(Reuters) – Homeowners who believe they were wrongly foreclosed upon will soon be able to request that their cases be reviewed as part of a government settlement with large lenders, a top bank regulator said on Monday.
As part of a settlement announced in April, 14 large mortgage servicers, including Bank of America Corp and JPMorgan Chase & Co, are required to hire independent consultants to review any foreclosures initiated in 2009 and 2010.
The goal is to identify foreclosures that were not properly handled by the banks so that these homeowners can be compensated for any financial harm.
Bank regulators have ordered the lenders to set up a single system where borrowers can request that their specific case be reviewed to ensure anyone with a grievance is not missed.
That system will be up and running in a few weeks, Acting Comptroller of the Currency John Walsh said on Monday.
“As we explored the best means of ensuring that injured homeowners had the opportunity to seek relief, it became clear that what was needed was a robust, transparent and accessible complaint process that will give borrowers the opportunity to request an independent foreclosure review,” Walsh said in a speech at a conference hosted by The American Banker.
The consultants hired by the banks, with the approval of regulators, will launch an advertising campaign to reach out to borrowers and a common website will be created where complaints can be filed, Walsh said.

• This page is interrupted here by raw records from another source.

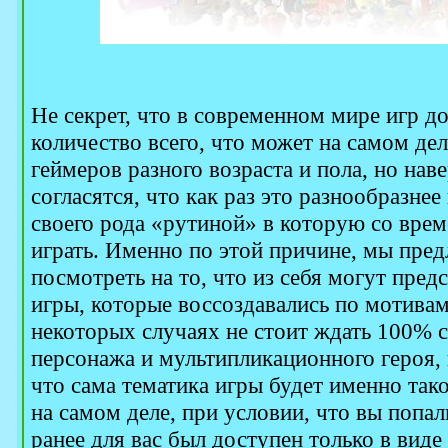
Не секрет, что в современном мире игр д
количество всего, что может на самом дел
геймеров разного возраста и пола, но нав
согласятся, что как раз это разнообразнее
своего рода «рутиной» в которую со врем
играть. Именно по этой причине, мы пре
посмотреть на то, что из себя могут пред
игры, которые воссоздавались по мотива
некоторых случаях не стоит ждать 100% 
персонажа и мультипликационного героя, 
что сама тематика игры будет именно так
на самом деле, при условии, что вы попал
ранее для вас был доступен только в вид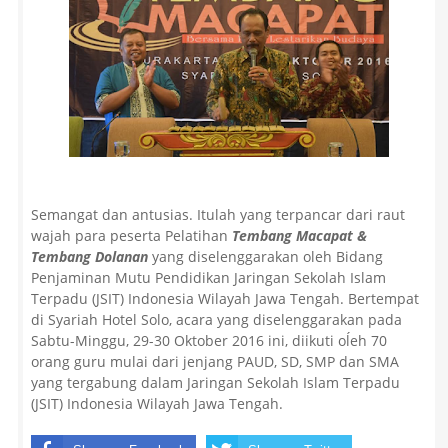
Semangat dan antusias. Itulah yang terpancar dari raut
wajah para peserta Pelatihan
Tembang Macapat &
Tembang Dolanan
yang diselenggarakan oleh Bidang
Penjaminan Mutu Pendidikan Jaringan Sekolah Islam
Terpadu (JSIT) Indonesia Wilayah Jawa Tengah. Bertempat
di Syariah Hotel Solo, acara yang diselenggarakan pada
Sabtu-Minggu, 29-30 Oktober 2016 ini, diikuti oĺeh 70
orang guru mulai dari jenjang PAUD, SD, SMP dan SMA
yang tergabung dalam Jaringan Sekolah Islam Terpadu
(JSIT) Indonesia Wilayah Jawa Tengah.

The government for months has been probing banks and other firms for shoddy mortgage practices, including the use of “robo-signers” to sign hundreds of unread foreclosure documents a day.
Along with the banking regulators, the Justice Department and states are also negotiating with banks over their foreclosure problems.
Bank regulators moved first in April and have said the consultants’ reviews will be used to determine what type of fines large banks and other mortgage servicers will have to pay for past problems.